The full-length transcriptome of C. elegans using direct RNA sequencing
9th April 2019 - BioRxiv
Current transcriptome annotations have largely relied on short read lengths intrinsic to most widely used high-throughput cDNA sequencing technologies. For example, in the annotation of the Caenorhabditis elegans transcriptome, more than half of the transcript isoforms lack full-length support and instead rely on inference from short reads that do not span the full length of the isoform. We applied nanopore-based direct RNA sequencing to characterize the developmental polyadenylated transcriptome of C. elegans. Taking advantage of long reads spanning the full length of mRNA transcripts, we provide support for 20,902 splice isoforms across 14,115 genes, without the need for computational reconstruction of gene models.
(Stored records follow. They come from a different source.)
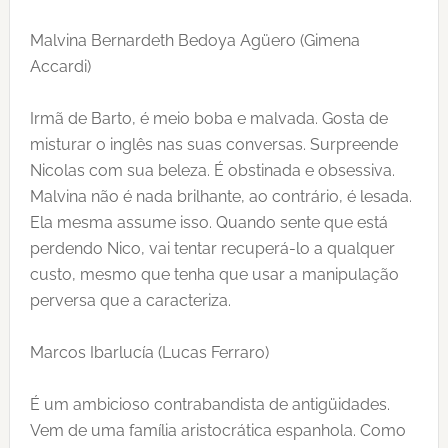
Malvina Bernardeth Bedoya Agüero (Gimena
Accardi)
Irmã de Barto, é meio boba e malvada. Gosta de
misturar o inglês nas suas conversas. Surpreende
Nicolas com sua beleza. É obstinada e obsessiva.
Malvina não é nada brilhante, ao contrário, é lesada.
Ela mesma assume isso. Quando sente que está
perdendo Nico, vai tentar recuperá-lo a qualquer
custo, mesmo que tenha que usar a manipulação
perversa que a caracteriza.
Marcos Ibarlucía (Lucas Ferraro)
É um ambicioso contrabandista de antigüidades.
Vem de uma família aristocrática espanhola. Como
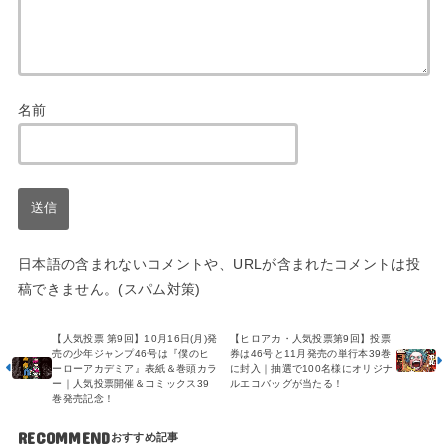
名前
日本語の含まれないコメントや、URLが含まれたコメントは投
稿できません。(スパム対策)
【人気投票 第9回】10月16日(月)発
【ヒロアカ・人気投票第9回】投票
売の少年ジャンプ46号は『僕のヒ
券は46号と11月発売の単行本39巻
ーローアカデミア』表紙＆巻頭カラ
に封入｜抽選で100名様にオリジナ
ー｜人気投票開催＆コミックス39
ルエコバッグが当たる！
巻発売記念！
RECOMMEND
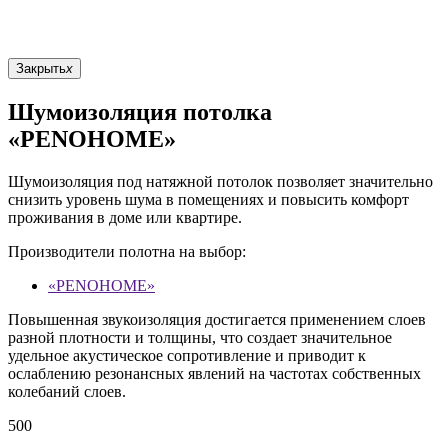
Закрыть
x
Шумоизоляция потолка
«PENOHOME»
Шумоизоляция под натяжной потолок позволяет значительно
снизить уровень шума в помещениях и повысить комфорт
проживания в доме или квартире.
Производители полотна на выбор:
«PENOHOME»
Повышенная звукоизоляция достигается применением слоев
разной плотности и толщины, что создает значительное
удельное акустическое сопротивление и приводит к
ослаблению резонансных явлений на частотах собственных
колебаний слоев.
500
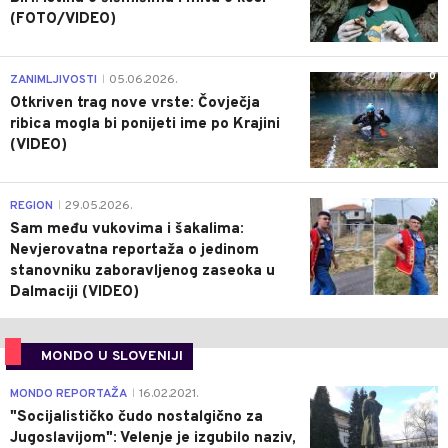
(FOTO/VIDEO)
0
ZANIMLJIVOSTI
05.06.2026.
|
Otkriven trag nove vrste: Čovječja
ribica mogla bi ponijeti ime po Krajini
(VIDEO)
0
REGION
29.05.2026.
|
Sam među vukovima i šakalima:
Nevjerovatna reportaža o jedinom
stanovniku zaboravljenog zaseoka u
Dalmaciji (VIDEO)
MONDO U SLOVENIJI
4
MONDO REPORTAŽA
16.02.2021.
|
"Socijalističko čudo nostalgično za
Jugoslavijom": Velenje je izgubilo naziv,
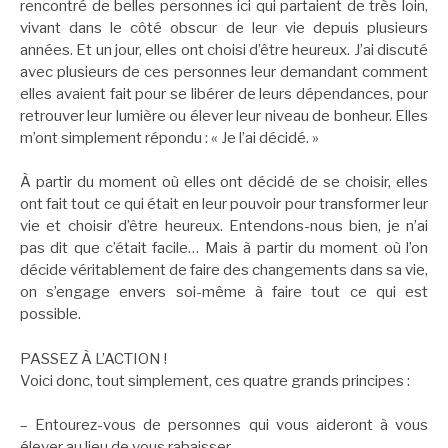
rencontré de belles personnes ici qui partaient de très loin,
vivant dans le côté obscur de leur vie depuis plusieurs
années. Et un jour, elles ont choisi d’être heureux. J’ai discuté
avec plusieurs de ces personnes leur demandant comment
elles avaient fait pour se libérer de leurs dépendances, pour
retrou
ver leur lumière ou élever leur niveau de bonheur. Elles
m’ont simplement répondu : « Je l’ai décidé. »
À partir du moment où elles ont décidé de se choisir, elles
ont fait tout ce qui était en leur pouvoir pour transformer leur
vie et choisir d’être heureux. Entendons-nous bien, je n’ai
pas dit que c’était facile… Mais à partir du moment où l’on
décide véritablement de faire des changements dans sa vie,
on s’engage envers soi-même à faire tout ce qui est
possible.
PASSEZ À L’ACTION !
Voici donc, tout simplement, ces quatre grands principes :
– Entourez-vous de personnes qui vous aideront à vous
élever au lieu de vous rabaisser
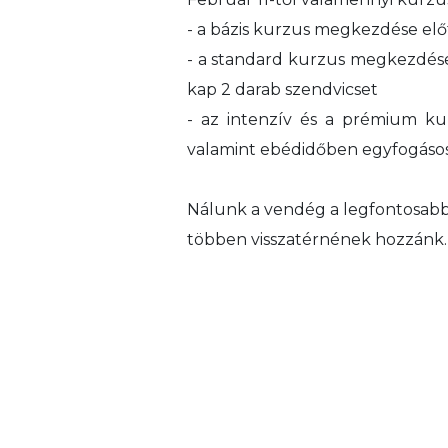
- a bázis kurzus megkezdése el
- a standard kurzus megkezdése
kap 2 darab szendvicset
- az intenzív és a prémium k
valamint ebédidőben egyfogáso
Nálunk a vendég a legfontosabb, 
többen visszatérnének hozzánk.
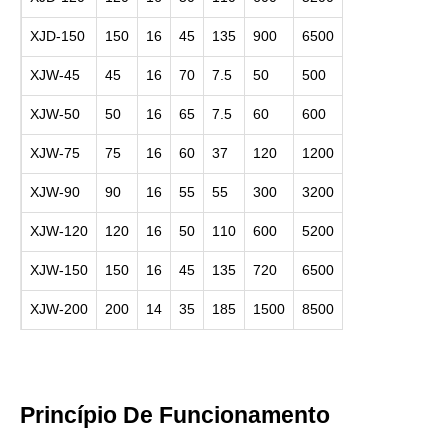
XJD-150
150
16
45
135
900
6500
XJW-45
45
16
70
7.5
50
500
XJW-50
50
16
65
7.5
60
600
XJW-75
75
16
60
37
120
1200
XJW-90
90
16
55
55
300
3200
XJW-120
120
16
50
110
600
5200
XJW-150
150
16
45
135
720
6500
XJW-200
200
14
35
185
1500
8500
Princípio De Funcionamento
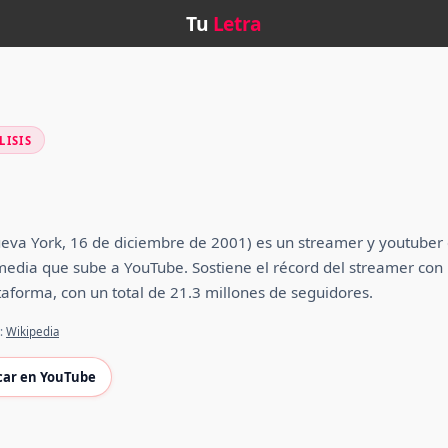
Tu
Letra
LISIS
Nueva York, 16 de diciembre de 2001) es un streamer y youtuber
media que sube a YouTube. Sostiene el récord del streamer con
taforma, con un total de 21.3 millones de seguidores.
e:
Wikipedia
car en YouTube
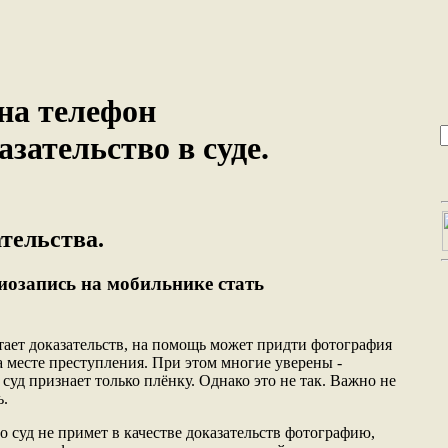
на телефон
азательство в суде.
тельства.
иозапись на мобильнике стать
атает доказательств, на помощь может придти фотография
а месте преступления. При этом многие уверены -
 суд признает только плёнку. Однако это не так. Важно не
ь.
 суд не примет в качестве доказательств фотографию,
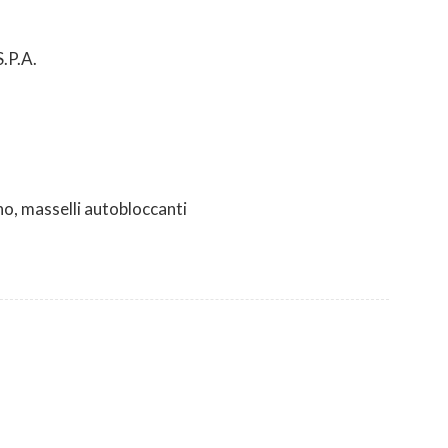
P.A.
no, masselli autobloccanti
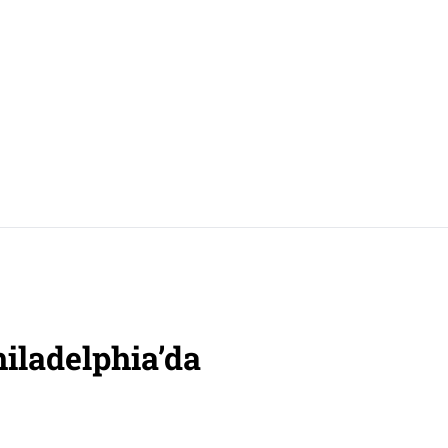
iladelphia’da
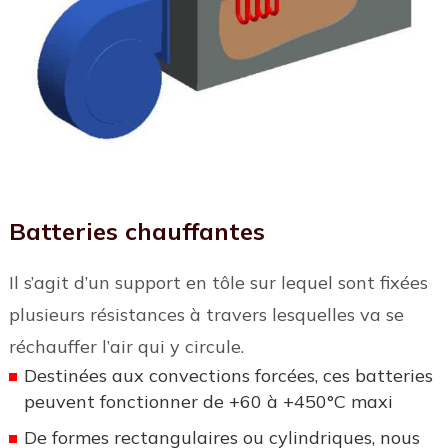
Batteries chauffantes
Il s’agit d’un support en tôle sur lequel sont fixées
plusieurs résistances à travers lesquelles va se
réchauffer l’air qui y circule.
Destinées aux convections forcées, ces batteries
peuvent fonctionner de +60 à +450°C maxi
De formes rectangulaires ou cylindriques, nous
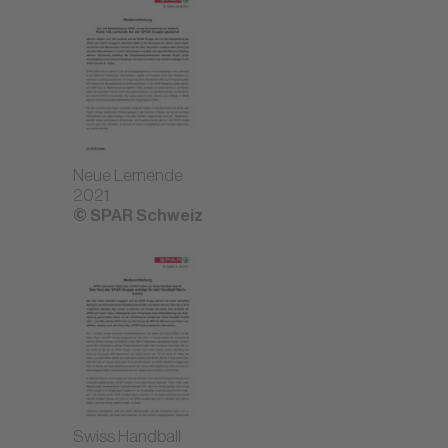
Neue Lernende
2021
© SPAR Schweiz
Swiss Handball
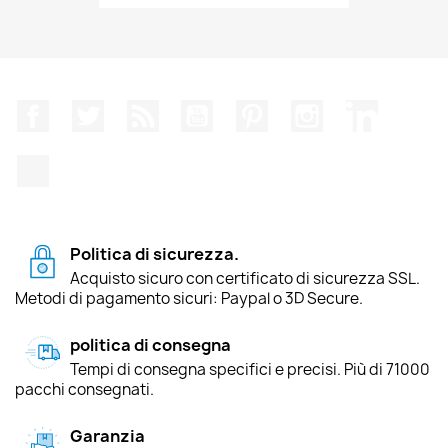
Facebook
Twitter
Rss
YouTube
Pinterest
Instagram
LinkedIn
TikTok
Politica di sicurezza.
Acquisto sicuro con certificato di sicurezza SSL.
Metodi di pagamento sicuri: Paypal o 3D Secure.
politica di consegna
Tempi di consegna specifici e precisi. Più di 71000
pacchi consegnati.
Garanzia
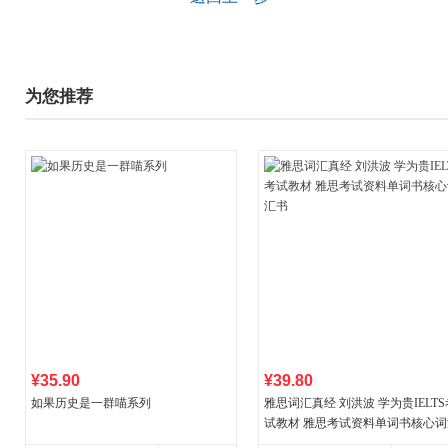
为您推荐
¥35.90
¥39.80
如果历史是一群喵系列
雅思词汇真经 刘洪波 学为贵IELTS
试教材 雅思考试资料单词书核心词
书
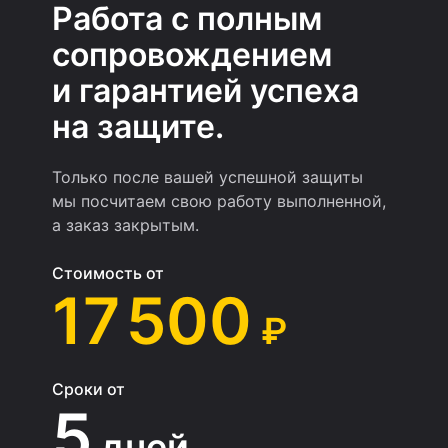
Работа с полным
сопровождением
и гарантией успеха
на защите.
Только после вашей успешной защиты
мы посчитаем свою работу выполненной,
а заказ закрытым.
Стоимость от
17 500
₽
Сроки от
5
дней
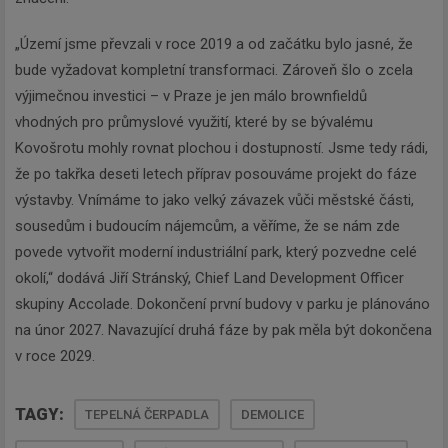
„Území jsme převzali v roce 2019 a od začátku bylo jasné, že
bude vyžadovat kompletní transformaci. Zároveň šlo o zcela
výjimečnou investici – v Praze je jen málo brownfieldů
vhodných pro průmyslové využití, které by se bývalému
Kovošrotu mohly rovnat plochou i dostupností. Jsme tedy rádi,
že po takřka deseti letech příprav posouváme projekt do fáze
výstavby. Vnímáme to jako velký závazek vůči městské části,
sousedům i budoucím nájemcům, a věříme, že se nám zde
povede vytvořit moderní industriální park, který pozvedne celé
okolí,“ dodává Jiří Stránský, Chief Land Development Officer
skupiny Accolade. Dokončení první budovy v parku je plánováno
na únor 2027. Navazující druhá fáze by pak měla být dokončena
v roce 2029.
TAGY:
TEPELNÁ ČERPADLA
DEMOLICE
Of the isoforms identified, 2,188 are novel splice isoforms not present in the Wormbase WS265 annotation. Furthermore, we identified 16,325 3' untranslated region (3'UTR) isoforms, 2,304 of which are novel and do not fall within 10 bp of existing 3'UTR datasets and annotations. Combining 3'UTRs and splice isoforms we identified 25,944 full-length isoforms. We also determined that poly(A) tail lengths of transcripts vary across development, as do the strengths of previously reported correlations between poly(A) tail length and expression level, and poly(A) tail length and 3'UTR length. Finally, we have formatted this data as a publically accessible track hub, enabling researchers to explore this dataset easily in a genome browser.